Prompt: Once the pictures have been excluded, set down each remaining entry word for word.
(Record excerpts Opens)
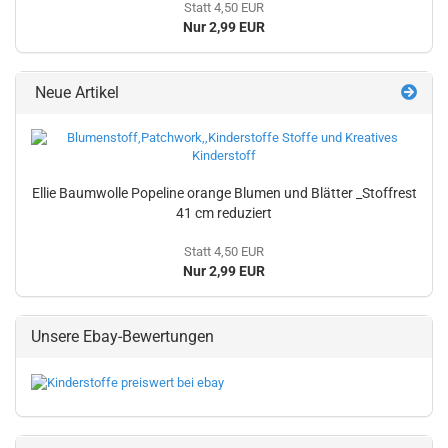
Statt 4,50 EUR
Nur 2,99 EUR
Neue Artikel
Ellie Baumwolle Popeline orange Blumen und Blätter _Stoffrest
41 cm reduziert
Statt 4,50 EUR
Nur 2,99 EUR
Unsere Ebay-Bewertungen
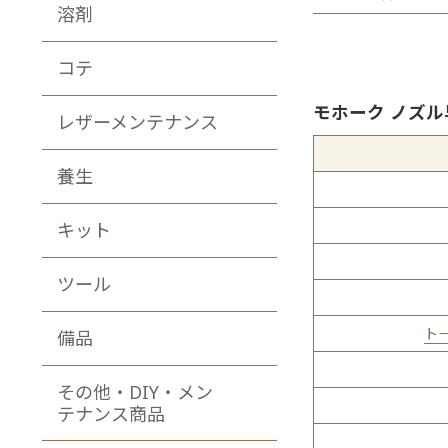
溶剤
コテ
モホーク ノズル
レザーメンテナンス
養生
キット
ツール
ト
備品
その他・DIY・メン
テナンス商品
(Record excerpts Closes)
Response for this exercise:
Statt 4,50 EUR
Nur 2,99 EUR
Neue Artikel
Ellie Baumwolle Popeline orange Blumen und Blätter _Stoffrest
41 cm reduziert
Statt 4,50 EUR
Nur 2,99 EUR
Unsere Ebay-Bewertungen
溶剤
コテ
モホーク ノズル
レザーメンテナンス
養生
キット
ツール
ト
備品
その他・DIY・メン
テナンス商品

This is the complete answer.